* What you will do *
Filter this listing down to the lines that contain the word "adulto", and copy them.

* Records *

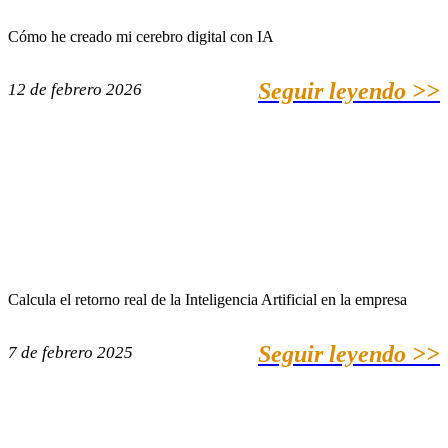
Cómo he creado mi cerebro digital con IA
Seguir leyendo >>
12 de febrero 2026
Calcula el retorno real de la Inteligencia Artificial en la empresa
Seguir leyendo >>
7 de febrero 2025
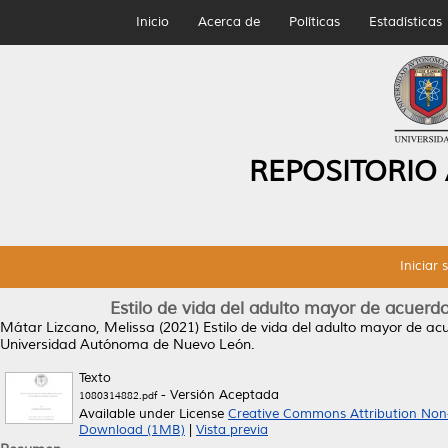
Inicio
Acerca de
Políticas
Estadísticas
REPOSITORIO
Iniciar 
Estilo de vida del adulto mayor de acuerd
Mátar Lizcano, Melissa
(2021)
Estilo de vida del adulto mayor de ac
Universidad Autónoma de Nuevo León.
Texto
- Versión Aceptada
1080314882.pdf
Available under License
Creative Commons Attribution Non
Download (1MB)
|
Vista previa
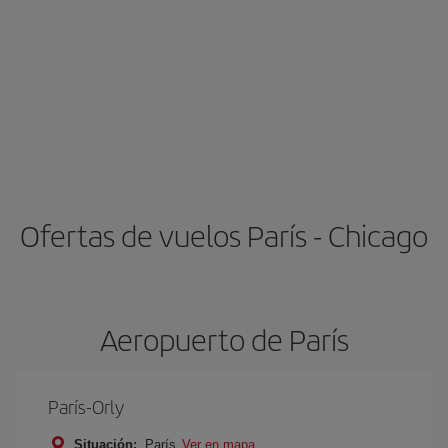
Ofertas de vuelos París - Chicago
Aeropuerto de París
París-Orly
Situación:
París
Ver en mapa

* Output below *
Estilo de vida del adulto mayor de acuerd
Estilo de vida del adulto mayor de ac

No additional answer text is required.